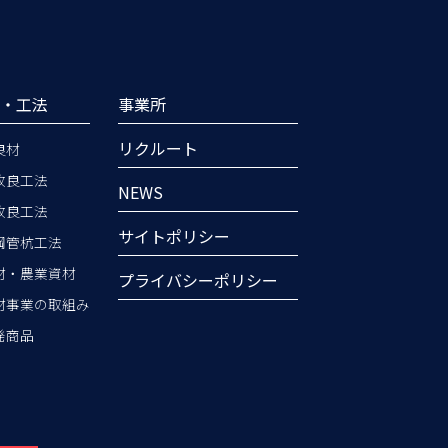
品・工法
事業所
リクルート
良材
改良工法
NEWS
改良工法
サイトポリシー
鋼管杭工法
材・農業資材
プライバシーポリシー
材事業の取組み
発商品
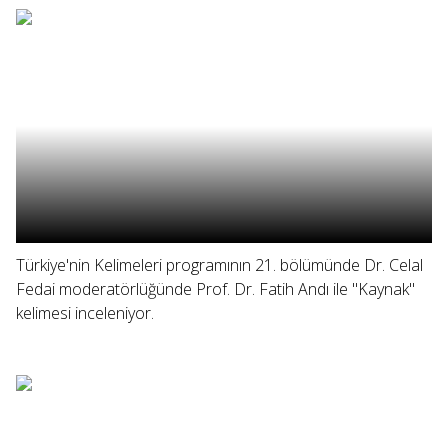
Türkiye'nin Kelimeleri programının 21. bölümünde Dr. Celal
Fedai moderatörlüğünde Prof. Dr. Fatih Andı ile "Kaynak"
kelimesi inceleniyor.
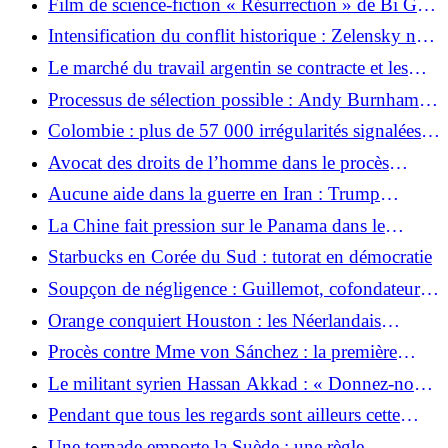
Film de science-fiction « Résurrection » de Bi Gan
: lauréat cannois qui met le cinéma lui-même sur le
Intensification du conflit historique : Zelensky ne
piédestal
se rend pas à la conférence sur la reconstruction en
Le marché du travail argentin se contracte et les
Pologne
salaires réels baissent
Processus de sélection possible : Andy Burnham
aura-t-il un adversaire ?
Colombie : plus de 57 000 irrégularités signalées
lors du décompte rapide
Avocat des droits de l’homme dans le procès
contre Ebola : « C’est un pas en arrière dans l’État
Aucune aide dans la guerre en Iran : Trump
de droit au Kenya »
menace les alliés de l'OTAN avant la visite de Rutte
La Chine fait pression sur le Panama dans le
différend sur le canal
Starbucks en Corée du Sud : tutorat en démocratie
Soupçon de négligence : Guillemot, cofondateur
d'Ubisoft, décède dans un accident d'avion
Orange conquiert Houston : les Néerlandais
furieux nettoient la Suède et sont pratiquement
Procès contre Mme von Sánchez : la première
éliminés
dame d'Espagne doit renoncer à son passeport
Le militant syrien Hassan Akkad : « Donnez-nous
l’argent que vous nous devez »
Pendant que tous les regards sont ailleurs cette
région du monde devient le nouveau point de
Une tornade emporte la Suède : une règle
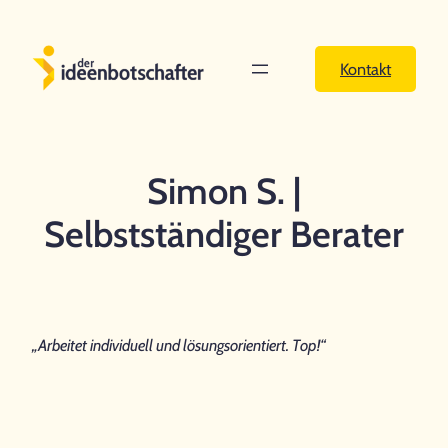
Zum
Inhalt
Kontakt
springen
Simon S. |
Selbstständiger Berater
„Arbeitet individuell und lösungsorientiert. Top!“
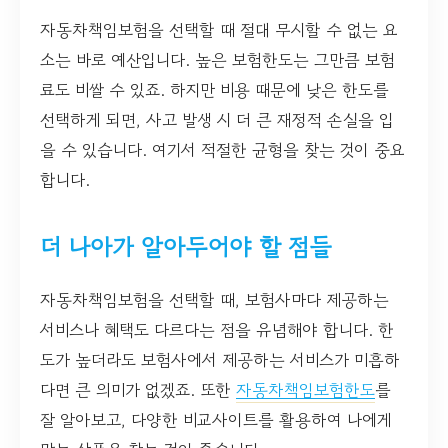
자동차책임보험을 선택할 때 절대 무시할 수 없는 요
소는 바로 예산입니다. 높은 보험한도는 그만큼 보험
료도 비쌀 수 있죠. 하지만 비용 때문에 낮은 한도를
선택하게 되면, 사고 발생 시 더 큰 재정적 손실을 입
을 수 있습니다. 여기서 적절한 균형을 찾는 것이 중요
합니다.
더 나아가 알아두어야 할 점들
자동차책임보험을 선택할 때, 보험사마다 제공하는
서비스나 혜택도 다르다는 점을 유념해야 합니다. 한
도가 높더라도 보험사에서 제공하는 서비스가 미흡하
다면 큰 의미가 없겠죠. 또한
자동차책임보험한도
를
잘 알아보고, 다양한 비교사이트를 활용하여 나에게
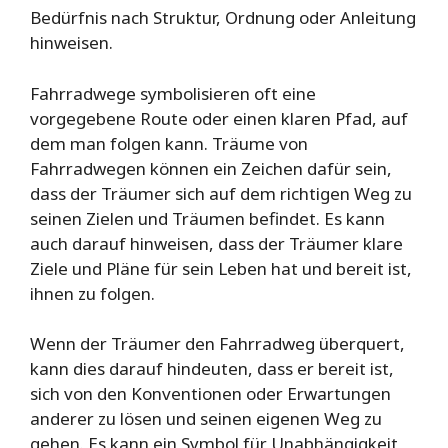
Bedürfnis nach Struktur, Ordnung oder Anleitung
hinweisen.
Fahrradwege symbolisieren oft eine
vorgegebene Route oder einen klaren Pfad, auf
dem man folgen kann. Träume von
Fahrradwegen können ein Zeichen dafür sein,
dass der Träumer sich auf dem richtigen Weg zu
seinen Zielen und Träumen befindet. Es kann
auch darauf hinweisen, dass der Träumer klare
Ziele und Pläne für sein Leben hat und bereit ist,
ihnen zu folgen.
Wenn der Träumer den Fahrradweg überquert,
kann dies darauf hindeuten, dass er bereit ist,
sich von den Konventionen oder Erwartungen
anderer zu lösen und seinen eigenen Weg zu
gehen. Es kann ein Symbol für Unabhängigkeit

--

*What this task involves*.
Find the word "darauf" in the entries above and gather every line that holds it.

*Reply to the exercise*.
auch darauf hinweisen, dass der Träumer klare
kann dies darauf hindeuten, dass er bereit ist,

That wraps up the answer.